==== Given records

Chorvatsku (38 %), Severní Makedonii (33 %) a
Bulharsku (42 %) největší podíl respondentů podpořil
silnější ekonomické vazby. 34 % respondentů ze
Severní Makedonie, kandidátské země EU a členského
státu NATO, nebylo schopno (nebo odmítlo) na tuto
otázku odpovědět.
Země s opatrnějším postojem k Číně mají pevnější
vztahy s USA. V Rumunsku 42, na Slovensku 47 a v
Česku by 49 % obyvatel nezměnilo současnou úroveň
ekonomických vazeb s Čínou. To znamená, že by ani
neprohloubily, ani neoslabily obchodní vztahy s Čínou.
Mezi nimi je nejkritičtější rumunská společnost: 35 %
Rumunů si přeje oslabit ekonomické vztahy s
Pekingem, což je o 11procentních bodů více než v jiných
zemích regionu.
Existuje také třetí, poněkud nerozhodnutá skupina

========

Take the entries above and write them out again unchanged.

Chorvatsku (38 %), Severní Makedonii (33 %) a
Bulharsku (42 %) největší podíl respondentů podpořil
silnější ekonomické vazby. 34 % respondentů ze
Severní Makedonie, kandidátské země EU a členského
státu NATO, nebylo schopno (nebo odmítlo) na tuto
otázku odpovědět.
Země s opatrnějším postojem k Číně mají pevnější
vztahy s USA. V Rumunsku 42, na Slovensku 47 a v
Česku by 49 % obyvatel nezměnilo současnou úroveň
ekonomických vazeb s Čínou. To znamená, že by ani
neprohloubily, ani neoslabily obchodní vztahy s Čínou.
Mezi nimi je nejkritičtější rumunská společnost: 35 %
Rumunů si přeje oslabit ekonomické vztahy s
Pekingem, což je o 11procentních bodů více než v jiných
zemích regionu.
Existuje také třetí, poněkud nerozhodnutá skupina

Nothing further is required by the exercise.